START RECORDS FOR PROCESSING

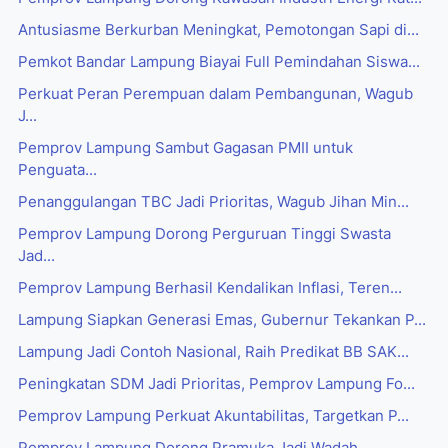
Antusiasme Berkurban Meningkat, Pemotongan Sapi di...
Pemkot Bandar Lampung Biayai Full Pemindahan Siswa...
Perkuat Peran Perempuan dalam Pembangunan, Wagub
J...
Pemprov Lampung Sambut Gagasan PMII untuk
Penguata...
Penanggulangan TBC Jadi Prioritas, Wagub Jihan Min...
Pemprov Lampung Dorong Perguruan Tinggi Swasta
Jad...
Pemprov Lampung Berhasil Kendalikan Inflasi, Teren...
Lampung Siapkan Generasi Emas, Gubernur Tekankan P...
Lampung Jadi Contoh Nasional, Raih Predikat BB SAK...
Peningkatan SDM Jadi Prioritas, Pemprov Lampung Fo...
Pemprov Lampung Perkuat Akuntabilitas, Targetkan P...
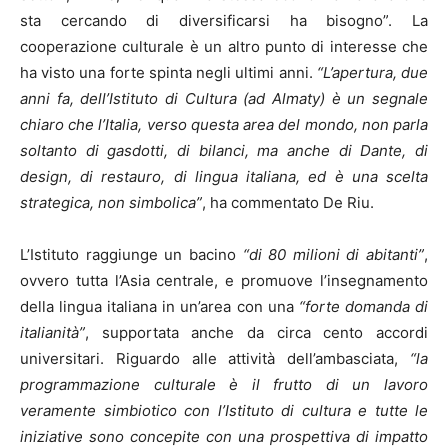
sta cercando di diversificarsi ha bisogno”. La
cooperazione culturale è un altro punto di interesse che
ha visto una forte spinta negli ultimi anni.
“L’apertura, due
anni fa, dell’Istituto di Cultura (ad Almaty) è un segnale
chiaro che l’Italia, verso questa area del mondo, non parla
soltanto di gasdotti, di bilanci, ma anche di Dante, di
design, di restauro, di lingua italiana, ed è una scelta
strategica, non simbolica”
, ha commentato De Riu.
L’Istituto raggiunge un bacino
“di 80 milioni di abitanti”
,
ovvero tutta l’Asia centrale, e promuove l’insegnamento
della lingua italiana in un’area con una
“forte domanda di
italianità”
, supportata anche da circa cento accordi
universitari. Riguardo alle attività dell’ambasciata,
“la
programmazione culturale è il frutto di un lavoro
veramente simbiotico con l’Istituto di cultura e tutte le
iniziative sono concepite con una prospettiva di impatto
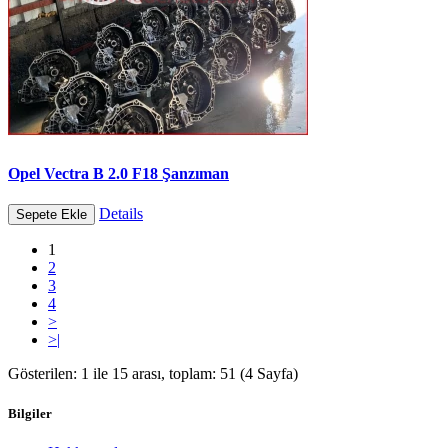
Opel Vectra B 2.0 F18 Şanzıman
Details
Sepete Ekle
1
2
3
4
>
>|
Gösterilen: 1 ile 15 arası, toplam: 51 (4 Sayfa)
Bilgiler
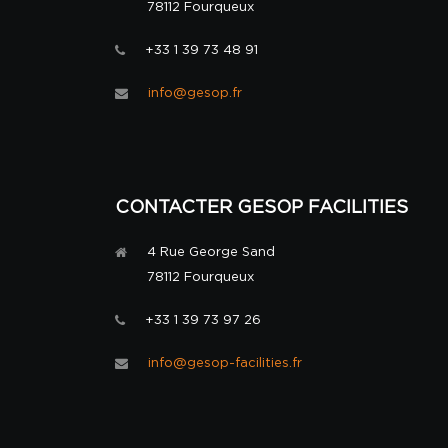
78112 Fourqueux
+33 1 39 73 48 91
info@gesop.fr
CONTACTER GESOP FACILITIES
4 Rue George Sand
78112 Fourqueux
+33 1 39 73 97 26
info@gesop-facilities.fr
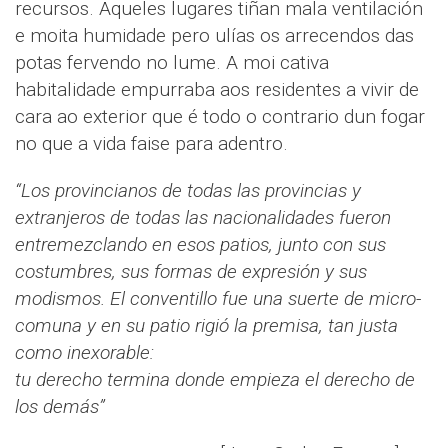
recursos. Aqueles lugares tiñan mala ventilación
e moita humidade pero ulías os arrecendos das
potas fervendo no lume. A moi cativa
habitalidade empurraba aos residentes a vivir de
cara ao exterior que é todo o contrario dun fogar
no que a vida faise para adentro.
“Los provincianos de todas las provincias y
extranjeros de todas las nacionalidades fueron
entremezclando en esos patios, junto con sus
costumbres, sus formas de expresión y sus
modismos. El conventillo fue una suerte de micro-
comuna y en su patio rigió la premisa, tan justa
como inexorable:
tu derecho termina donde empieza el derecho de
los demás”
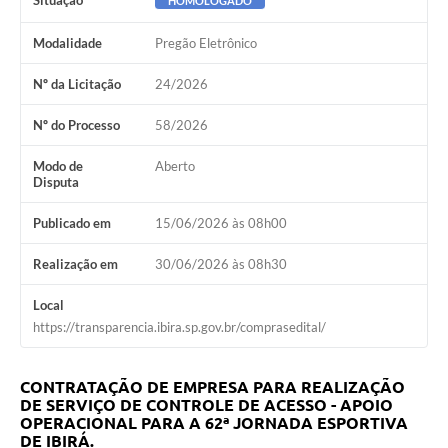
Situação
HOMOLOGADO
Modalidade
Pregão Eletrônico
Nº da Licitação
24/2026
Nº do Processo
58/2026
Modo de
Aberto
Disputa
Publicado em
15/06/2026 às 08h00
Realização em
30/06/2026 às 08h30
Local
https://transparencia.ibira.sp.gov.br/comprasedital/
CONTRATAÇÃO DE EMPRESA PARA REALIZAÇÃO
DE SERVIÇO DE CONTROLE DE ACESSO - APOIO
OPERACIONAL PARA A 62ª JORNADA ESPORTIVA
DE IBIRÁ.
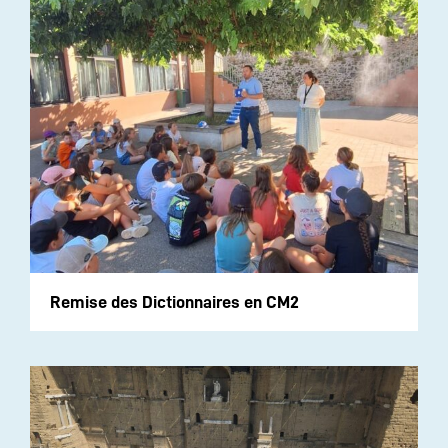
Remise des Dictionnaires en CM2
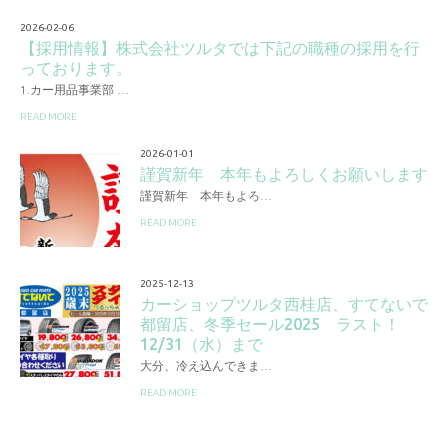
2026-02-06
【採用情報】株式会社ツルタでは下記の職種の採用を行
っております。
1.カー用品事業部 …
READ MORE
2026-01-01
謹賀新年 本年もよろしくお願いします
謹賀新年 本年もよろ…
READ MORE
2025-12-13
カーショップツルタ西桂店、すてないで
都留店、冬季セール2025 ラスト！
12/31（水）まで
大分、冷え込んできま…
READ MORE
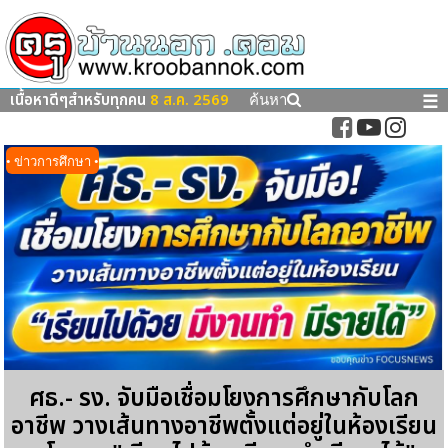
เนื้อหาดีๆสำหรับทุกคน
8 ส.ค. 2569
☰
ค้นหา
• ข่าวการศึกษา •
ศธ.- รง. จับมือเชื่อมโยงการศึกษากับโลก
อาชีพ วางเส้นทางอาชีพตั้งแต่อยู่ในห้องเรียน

END RECORDS FOR PROCESSING

Write out exactly the lines of the material above, starting with the first and finishing with the line that contains "Lampung Siapkan Generasi", without pictures.

Antusiasme Berkurban Meningkat, Pemotongan Sapi di...
Pemkot Bandar Lampung Biayai Full Pemindahan Siswa...
Perkuat Peran Perempuan dalam Pembangunan, Wagub
J...
Pemprov Lampung Sambut Gagasan PMII untuk
Penguata...
Penanggulangan TBC Jadi Prioritas, Wagub Jihan Min...
Pemprov Lampung Dorong Perguruan Tinggi Swasta
Jad...
Pemprov Lampung Berhasil Kendalikan Inflasi, Teren...
Lampung Siapkan Generasi Emas, Gubernur Tekankan P...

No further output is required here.